Damit ist Liquidität die Fähigkeit eines Unternehmens oder einer Privatperson, seinen Zahlungsverpflichtungen aus Schulden jederzeit uneingeschränkt nachkommen zu können. 

Liquide zu sein bedeutet jedoch nicht zwangsläufig, dass man über einen hohen Zahlungsmittelbestand verfügt. Maßgeblich für die Feststellung der Liquidität sind die Zahlungsanforderungen. Reicht die Zahlungskraft nicht aus, um alle an ein Unternehmen oder eine Person gestellten Zahlungsanforderungen zu erfüllen, liegt Illiquidität vor. Kann diese nicht behoben werden, droht die Insolvenz.

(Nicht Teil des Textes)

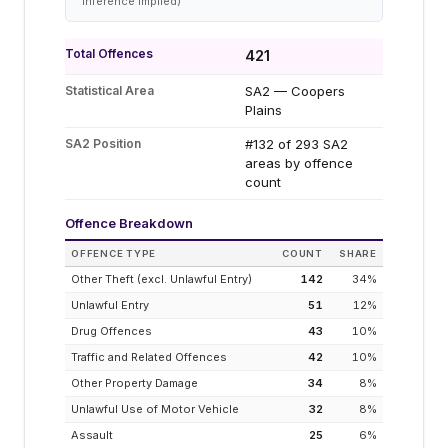
inference implied)
Total Offences
421
Statistical Area
SA2 — Coopers
Plains
SA2 Position
#132 of 293 SA2
areas by offence
count
Offence Breakdown
OFFENCE TYPE
COUNT
SHARE
Other Theft (excl. Unlawful Entry)
142
34
%
Unlawful Entry
51
12
%
Drug Offences
43
10
%
Traffic and Related Offences
42
10
%
Other Property Damage
34
8
%
Unlawful Use of Motor Vehicle
32
8
%
Assault
25
6
%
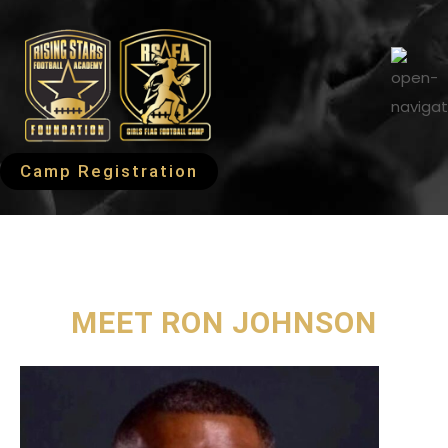
Camp Registration
MEET RON JOHNSON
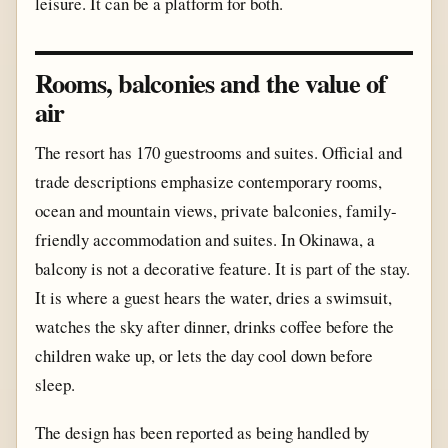
leisure. It can be a platform for both.
Rooms, balconies and the value of
air
The resort has 170 guestrooms and suites. Official and
trade descriptions emphasize contemporary rooms,
ocean and mountain views, private balconies, family-
friendly accommodation and suites. In Okinawa, a
balcony is not a decorative feature. It is part of the stay.
It is where a guest hears the water, dries a swimsuit,
watches the sky after dinner, drinks coffee before the
children wake up, or lets the day cool down before
sleep.
The design has been reported as being handled by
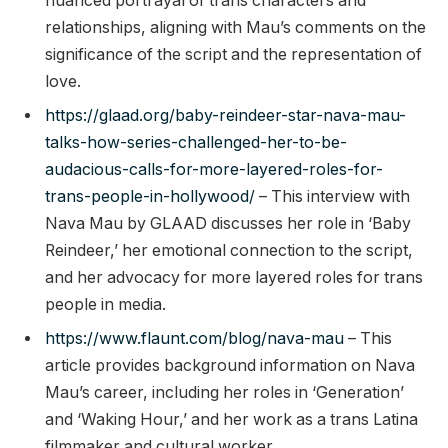
nuanced portrayal of trans characters and
relationships, aligning with Mau’s comments on the
significance of the script and the representation of
love.
https://glaad.org/baby-reindeer-star-nava-mau-
talks-how-series-challenged-her-to-be-
audacious-calls-for-more-layered-roles-for-
trans-people-in-hollywood/
– This interview with
Nava Mau by GLAAD discusses her role in ‘Baby
Reindeer,’ her emotional connection to the script,
and her advocacy for more layered roles for trans
people in media.
https://www.flaunt.com/blog/nava-mau
– This
article provides background information on Nava
Mau’s career, including her roles in ‘Generation’
and ‘Waking Hour,’ and her work as a trans Latina
filmmaker and cultural worker.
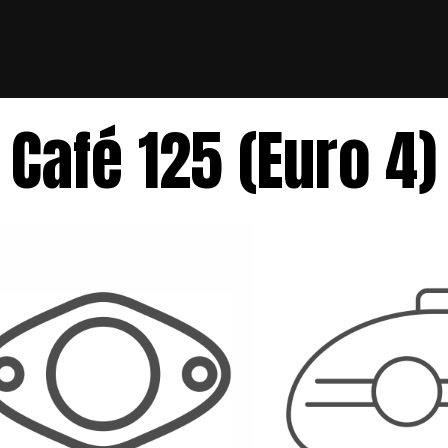
Café 125 (Euro 4)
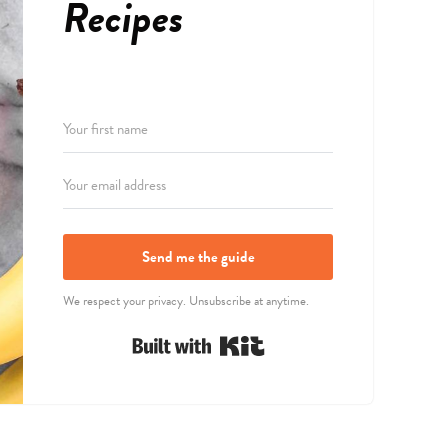
Recipes
Send me the guide
We respect your privacy. Unsubscribe at anytime.
Built with Kit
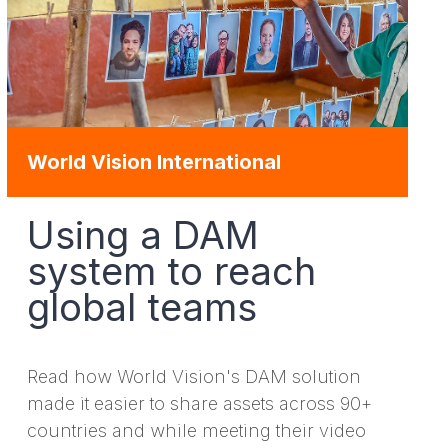
World Vision International
Using a DAM
system to reach
global teams
Read how World Vision's DAM solution
made it easier to share assets across 90+
countries and while meeting their video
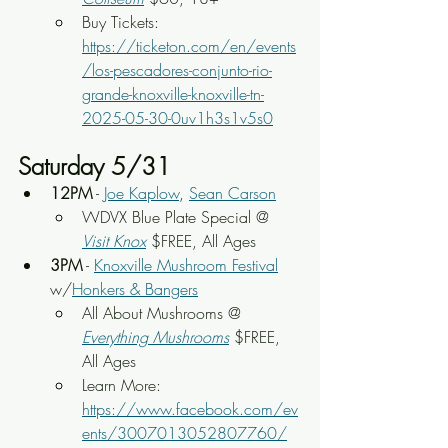
Buy Tickets: 
https://ticketon.com/en/events
/los-pescadores-conjunto-rio-
grande-knoxville-knoxville-tn-
2025-05-30-0uv1h3s1v5s0
Saturday 5/31
12PM
 - 
Joe Kaplow
, 
Sean Carson
WDVX Blue Plate Special @ 
Visit Knox
 $FREE, All Ages
3PM
 - 
Knoxville Mushroom Festival
w/
Honkers & Bangers
All About Mushrooms @ 
Everything Mushrooms
 $FREE, 
All Ages
Learn More: 
https://www.facebook.com/ev
ents/3007013052807760/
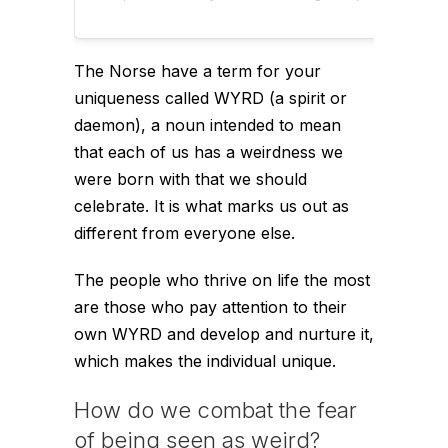
The Norse have a term for your
uniqueness called WYRD (a spirit or
daemon), a noun intended to mean
that each of us has a weirdness we
were born with that we should
celebrate. It is what marks us out as
different from everyone else.
The people who thrive on life the most
are those who pay attention to their
own WYRD and develop and nurture it,
which makes the individual unique.
How do we combat the fear
of being seen as weird?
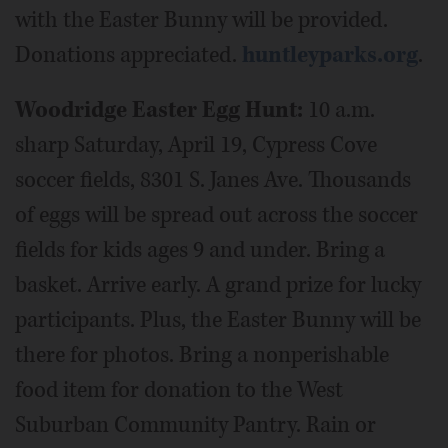
with the Easter Bunny will be provided.
Donations appreciated.
huntleyparks.org
.
Woodridge Easter Egg Hunt:
10 a.m.
sharp Saturday, April 19, Cypress Cove
soccer fields, 8301 S. Janes Ave. Thousands
of eggs will be spread out across the soccer
fields for kids ages 9 and under. Bring a
basket. Arrive early. A grand prize for lucky
participants. Plus, the Easter Bunny will be
there for photos. Bring a nonperishable
food item for donation to the West
Suburban Community Pantry. Rain or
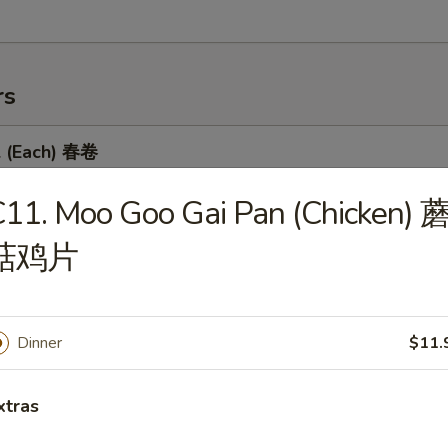
rs
l (Each) 春卷
11. Moo Goo Gai Pan (Chicken) 
菇鸡片
 Egg Roll 虾卷
Dinner
$11.
 Roll 上海卷
xtras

Worin liegt der Unterschied zu Bonität?

Die Bonität, oder auch Kreditwürdigkeit, ist eine prognostizierte Eigenschaft eines Unternehmens oder einer Person, zukünftige Zahlungsverpflichtungen vollständig und fristgerecht erfüllen zu können und zu wollen. Mit dem Bonitätsindex wird angegeben, wie hoch die Wahrscheinlichkeit ist, dass es bei dem Geschäftspartner zu einem Zahlungsausfall kommt.

Wie wird die Liquidität eines Unternehmens berechnet?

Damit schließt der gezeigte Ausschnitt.